An LPIPS score of zero means “identical images”, and lower LPIPS scores correspond to higher perceptual similarity. The code we used to compute the mean LPIPS score is here. Please see the LPIPS section further in this post for more details on accuracy evaluations with LPIPS.
LTX-2
For LTX-2, we enabled tiling on the VAE to keep the memory requirements manageable. The following inference-time parameters were used to obtain the results:
{
"prompt": (
"INT. HOME OFFICE - DAY. Soft natural daylight lights a desk with an open laptop. The camera holds a steady medium shot. A small real house cat sits naturally on all fours in front of the laptop, much smaller than the desk and computer. The cat looks at the screen curiously. Suddenly, with a soft magical sparkle effect, a pair of tiny reading glasses appears in midair and gently lands on the cat's face. A faint whimsical chime sound plays. The cat pauses for a split second, then begins pressing the keyboard clumsily with one paw, producing rapid typing sounds. The laptop screen glow reflects softly on the cat's fur while light playful music continues."
),
"negative_prompt": "worst quality, inconsistent motion, blurry, jittery, distorted",
"width": 768,
"height": 512,
"num_frames": 121,
"frame_rate": 24.0,
"num_inference_steps": 40,
"guidance_scale": 4.0,
}
Performance and Peak Memory
LTX-2 performance and peak memory with MXFP8 and NVFP4 quantization |
||||
|---|---|---|---|---|
| Quant Mode | Batch Size | Latency (s) | Memory (GB) | Speedup |
| None | 1 | 16.230 | 72.77 | 1.00 |
| MXFP8 | 1 | 13.724 | 54.54 | 1.18 |
| NVFP4 | 1 | 10.374 | 45.72 | 1.56 |
| None | 4 | 61.591 | 87.61 | 1.00 |
| MXFP8 | 4 | 50.956 | 69.38 | 1.21 |
| NVFP4 | 4 | 36.963 | 60.56 | 1.67 |
| None | 8 | 122.427 | 107.40 | 1.00 |
| MXFP8 | 8 | 102.546 | 89.18 | 1.19 |
| NVFP4 | 8 | 72.689 | 80.36 | 1.68 |
NVIDIA B200, selective quantization, torch.compile with regional compilation. Quant Mode “None” means no quantization.
Accuracy
Check out this link for a comparison of the video results on a test prompt. Calculating eval scores over a prompt dataset (like we did for Flux-1.dev) is left for a future study.
QwenImage
The following inference-time parameters were used to obtain the results:
{
"prompt": "A cat holding a sign that says hello world",
"negative_prompt": " ",
"height": 1024,
"width": 1024,
"true_cfg_scale": 4.0,
"num_inference_steps": 50,
}
Performance and Peak Memory
QwenImage performance and peak memory with MXFP8 and NVFP4 quantization |
||||
|---|---|---|---|---|
| Quant Mode | Batch Size | Latency (s) | Memory (GB) | Speedup |
| None | 1 | 7.454 | 62.21 | 1.00 |
| MXFP8 | 1 | 6.430 | 55.65 | 1.16 |
| NVFP4 | 1 | 5.369 | 52.45 | 1.39 |
| None | 4 | 26.779 | 75.52 | 1.00 |
| MXFP8 | 4 | 21.835 | 68.97 | 1.23 |
| NVFP4 | 4 | 18.279 | 65.76 | 1.47 |
| None | 8 | 52.095 | 92.47 | 1.00 |
| MXFP8 | 8 | 41.569 | 85.91 | 1.25 |
| NVFP4 | 8 | 34.969 | 82.7 | 1.49 |
NVIDIA B200, selective quantization, torch.compile with regional compilation, batch_size=1 uses torch.compile(..., mode='reduce-overhead'). Quant Mode “None” means no quantization.
Accuracy
The MXFP8 and NVFP4 images generated for a test prompt are close to the bfloat16 baseline, with NVFP4 showing slightly larger differences vs MXFP8:

In the following table, we report the LPIPS scores similar to Flux.1-Dev.

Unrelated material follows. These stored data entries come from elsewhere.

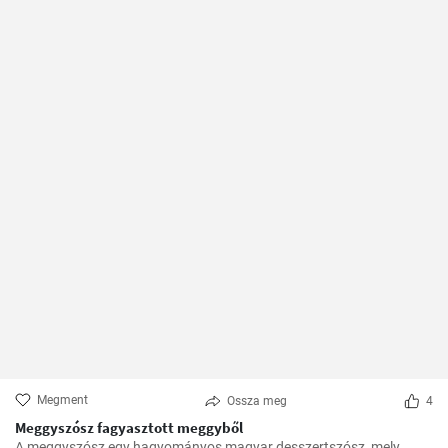
Megment
Ossza meg
4
Meggyszósz fagyasztott meggyből
A meggyszósz egy hagyományos magyar desszertszósz, mely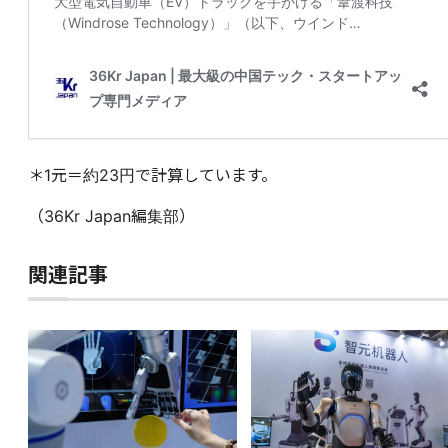
＊1元＝約23円で計算しています。
（36Kr Japan編集部）
関連記事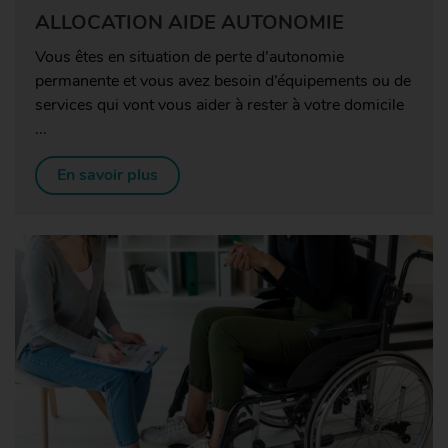
ALLOCATION AIDE AUTONOMIE
Vous êtes en situation de perte d’autonomie
permanente et vous avez besoin d’équipements ou de
services qui vont vous aider à rester à votre domicile
...
En savoir plus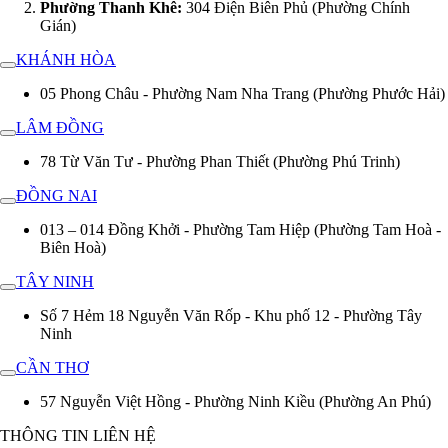
Phường Thanh Khê:
304 Điện Biên Phủ (Phường Chính
Gián)
KHÁNH HÒA
05 Phong Châu - Phường Nam Nha Trang (Phường Phước Hải)
LÂM ĐỒNG
78 Từ Văn Tư - Phường Phan Thiết (Phường Phú Trinh)
ĐỒNG NAI
013 – 014 Đồng Khởi - Phường Tam Hiệp (Phường Tam Hoà -
Biên Hoà)
TÂY NINH
Số 7 Hẻm 18 Nguyễn Văn Rốp - Khu phố 12 - Phường Tây
Ninh
CẦN THƠ
57 Nguyễn Việt Hồng - Phường Ninh Kiều (Phường An Phú)
THÔNG TIN LIÊN HỆ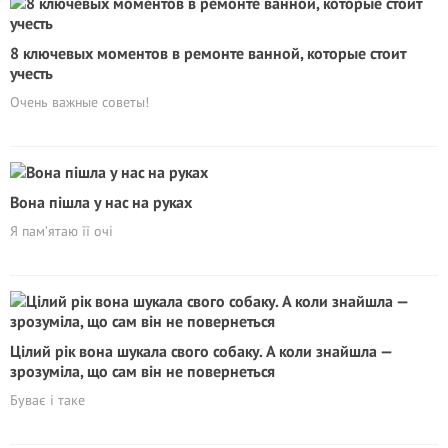
8 ключевых моментов в ремонте ванной, которые стоит
учесть
Очень важные советы!
Вона пішла у нас на руках
Я пам’ятаю її очі
Цілий рік вона шукала свого собаку. А коли знайшла —
зрозуміла, що сам він не повернеться
Буває і таке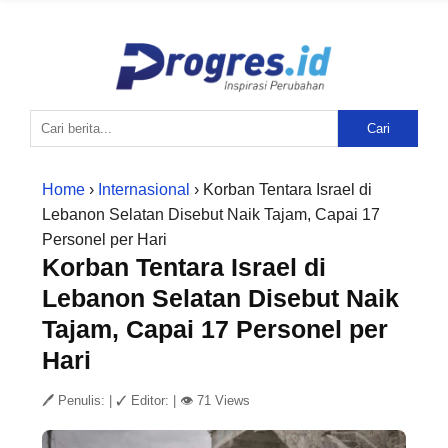
Cari
Home
›
Internasional
› Korban Tentara Israel di
Lebanon Selatan Disebut Naik Tajam, Capai 17
Personel per Hari
Korban Tentara Israel di
Lebanon Selatan Disebut Naik
Tajam, Capai 17 Personel per
Hari
🖊 Penulis:
|
✓ Editor:
|
👁 71 Views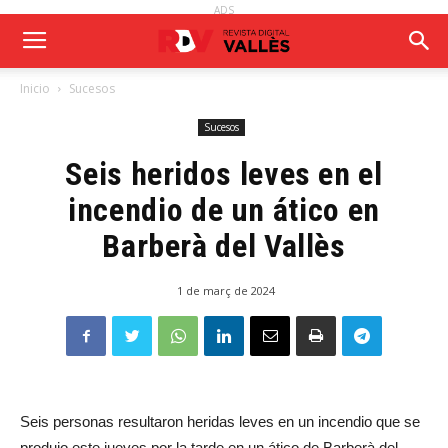
ADS
Inicio
Sucesos
Sucesos
Seis heridos leves en el
incendio de un ático en
Barberà del Vallès
1 de març de 2024
Seis personas resultaron heridas leves en un incendio que se
produjo este jueves por la tarde en un ático de Barberà del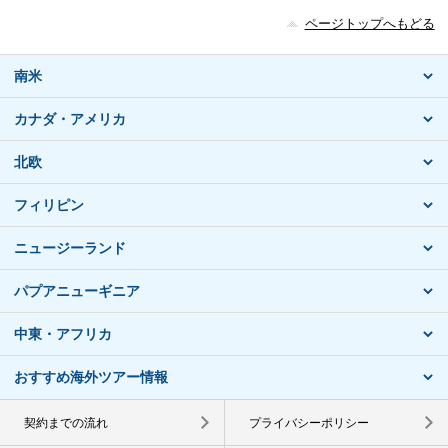
ページトップへもどる
南米
カナダ・アメリカ
北欧
フィリピン
ニュージーランド
パプアニューギニア
中東・アフリカ
おすすめ海外ツアー情報
契約までの流れ
プライバシーポリシー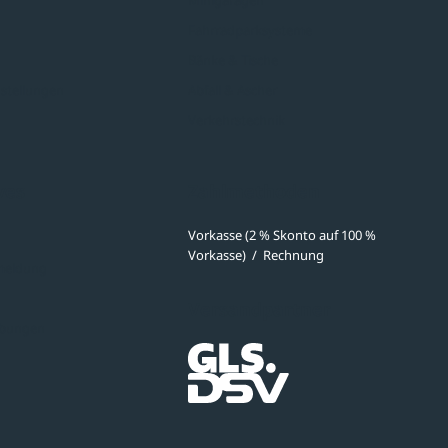
Fahrradparksysteme
Bänke & Tische
stellungen
Abfall & Ascher
Verkehrstechnik
ves
Zahlmethoden
Vorkasse (2 % Skonto auf 100 %
Vorkasse)
/
Rechnung
meldung
Versandpartner
ibungen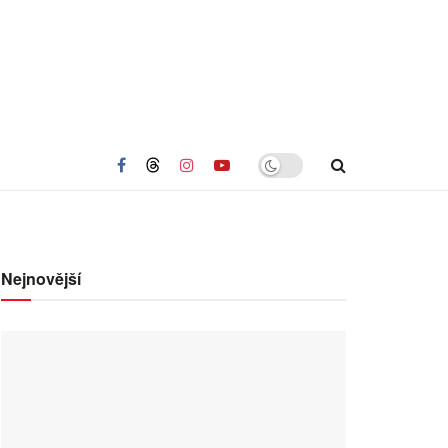
Nejnovější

QwenImage mean LPIPS score with MXFP8 and NVFP4 quantization |
|
|---|---|
| Quant Mode | Mean LPIPS on Drawbench |
| None | 0 |
| MXFP8 | 0.34 |
| NVFP4 | 0.41 |
Note: In our experiments, we found QwenImage to be more sensitive to quantization than Flux.1-Dev, as evidenced by the higher mean MXFP8 LPIPS score of 0.34 for QwenImage (compared to a mean LPIPS score of 0.11 for MXP8 on Flux-1.Dev). Reducing the mean LPIPS score for QwenImage further via more aggressive selective quantization or more advanced numerical algorithms (GPTQ, QAT, etc) is left for a future study.
Technical Considerations
In this section, we share how we used selective quantization, CUDA Graphs, and LPIPS to iterate on the performance and accuracy metrics presented in this post.

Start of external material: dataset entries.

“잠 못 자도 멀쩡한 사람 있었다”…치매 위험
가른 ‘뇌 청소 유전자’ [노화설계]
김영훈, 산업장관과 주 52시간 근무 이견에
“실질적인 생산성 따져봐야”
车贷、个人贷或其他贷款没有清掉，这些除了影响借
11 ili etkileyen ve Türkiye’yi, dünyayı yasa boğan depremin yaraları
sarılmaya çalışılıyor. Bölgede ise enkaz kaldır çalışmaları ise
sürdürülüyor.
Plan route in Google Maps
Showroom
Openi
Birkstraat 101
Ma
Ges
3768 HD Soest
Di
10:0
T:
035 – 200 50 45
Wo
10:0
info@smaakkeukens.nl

Optimizing Accuracy and Performance with Selective Quantization
We used selective quantization to optimize for latency (all models) and LPIPS (Flux-1.dev), skipping layers based on two simple heuristics:
- If the weight or activation shape of a
torch.nn.Linearis too small to benefit from quantizationmin(M, K, N) < 1024), skip it. This is to ensure that the speedup from quantizing the matrix multiply is larger than the additional overhead of quantizing the activation (more context: here).- A tutorial for how to find the weight and activation shapes in your model using
torchaotooling is here. Note that even if the weight is large, a small activation shape could make quantization not profitable.

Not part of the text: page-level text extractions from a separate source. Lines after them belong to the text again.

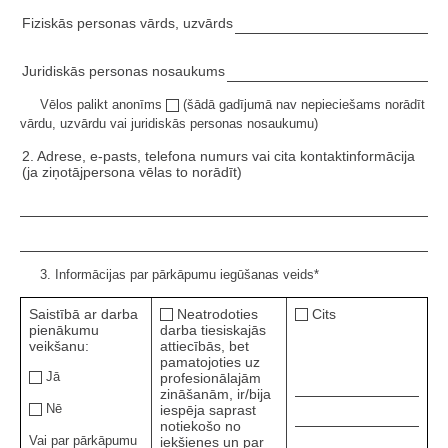
Fiziskās personas vārds, uzvārds
Juridiskās personas nosaukums
Vēlos palikt anonīms
(šādā gadījumā nav nepieciešams norādīt
vārdu, uzvārdu vai juridiskās personas nosaukumu)
2. Adrese, e-pasts, telefona numurs vai cita kontaktinformācija
(ja ziņotājpersona vēlas to norādīt)
3. Informācijas par pārkāpumu iegūšanas veids*
Saistībā ar darba
Neatrodoties
Cits
pienākumu
darba tiesiskajās
veikšanu:
attiecībās, bet
pamatojoties uz
Jā
profesionālajām
zināšanām, ir/bija
Nē
iespēja saprast
notiekošo no
Vai par pārkāpumu
iekšienes un par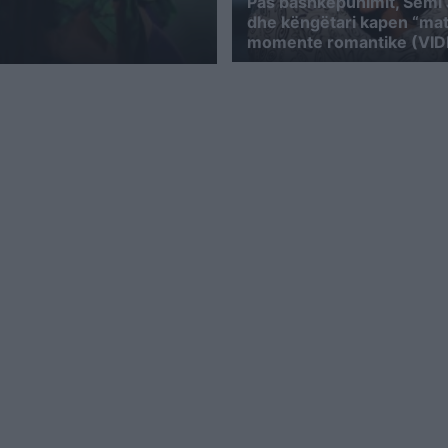
Pas bashkëpunimit, Semi 
dhe këngëtari kapen “mat
momente romantike (VI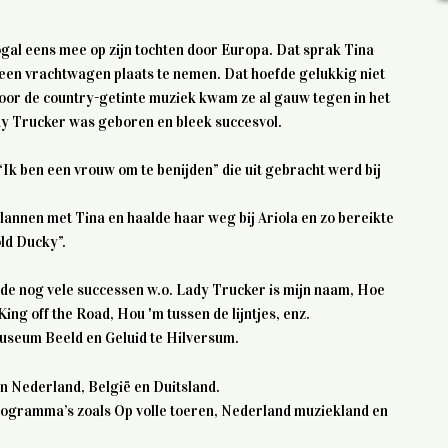
ogal eens mee op zijn tochten door Europa. Dat sprak Tina
n een vrachtwagen plaats te nemen. Dat hoefde gelukkig niet
voor de country-getinte muziek kwam ze al gauw tegen in het
dy Trucker was geboren en bleek succesvol.
Ik ben een vrouw om te benijden” die uit gebracht werd bij
lannen met Tina en haalde haar weg bij Ariola en zo bereikte
old Ducky”.
de nog vele successen w.o. Lady Trucker is mijn naam, Hoe
ing off the Road, Hou 'm tussen de lijntjes, enz.
museum Beeld en Geluid te Hilversum.
in Nederland, België en Duitsland.
eprogramma’s zoals Op volle toeren, Nederland muziekland en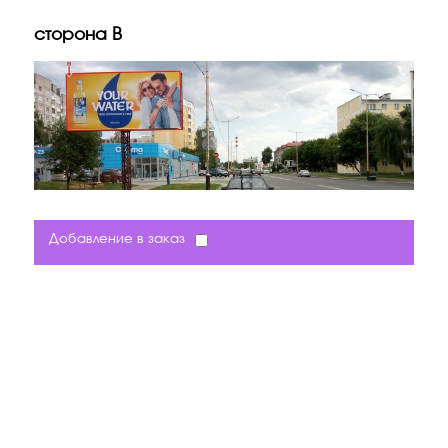
сторона B
Добавление в заказ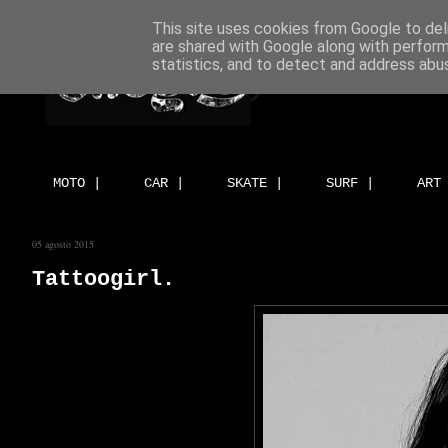
This site uses cookies from Google to deli
are shared with Google along with perform
statistics, and to detect and address abu
MOTO |
CAR |
SKATE |
SURF |
ART
05 agosto 2015
Tattoogirl.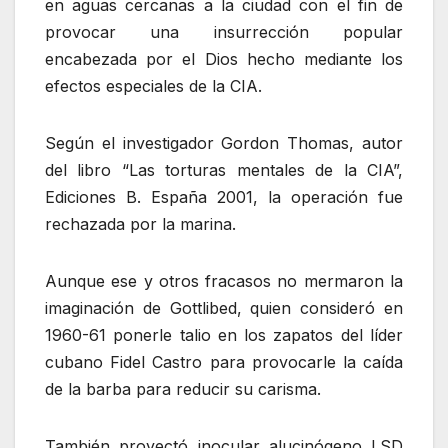
en aguas cercanas a la ciudad con el fin de
provocar una insurrección popular
encabezada por el Dios hecho mediante los
efectos especiales de la CIA.
Según el investigador Gordon Thomas, autor
del libro “Las torturas mentales de la CIA”,
Ediciones B. España 2001, la operación fue
rechazada por la marina.
Aunque ese y otros fracasos no mermaron la
imaginación de Gottlibed, quien consideró en
1960-61 ponerle talio en los zapatos del líder
cubano Fidel Castro para provocarle la caída
de la barba para reducir su carisma.
También proyectó inocular alucinógeno LSD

- A tutorial for how to find the weight and activation shapes in your model using
- If the layer is likely to meaningfully contribute to model accuracy (such as embeddings, normalization), skip it.
- To apply this on your model, you can print out the model (
print(model)) and inspect the FQNs manually, then skip the FQNs you suspect could be impacting accuracy based on your knowledge of the model architecture.
- To apply this on your model, you can print out the model (
The exact heuristics we used for each model are:
To quantify the impact of selective quantization, we measure performance, memory, and mean LPIPS (with AlexNet) between the images with pure Bfloat16 and images generated with NVFP4 and MXFP8.
Impact of full vs selective quantization on Flux-1.dev |
|||
|---|---|---|---|
| Quant Mode | LPIPS | Latency (s) | Memory (GB) |
| MXFP8 + full quantization | 0.138128 | 1.774 | 26.84 |
| MXFP8 + selective quantization | 0.107562 | 1.746 | 26.90 |
| NVFP4 + full quantization | 0.479679 | 2.112 | 21.25 |
| NVFP4 + selective quantization | 0.438337 | 2.076 | 21.33 |
(Lower LPIPS is better, with LPIPS of ~0.1 usually meaning that the images are nearly indistinguishable. LPIPS computation code is available here).
As we can notice from the results above, excluding certain layers from quantization (aka “selective quantization”) provides the best trade-off between latency, peak memory consumption, and LPIPS. Therefore, we follow the recipe of selective quantization for the rest of the two models reported in this post.
We used simple heuristics to find our selective quantization recipes. There are more advanced approaches for selective quantization, such as this layer sensitivity study.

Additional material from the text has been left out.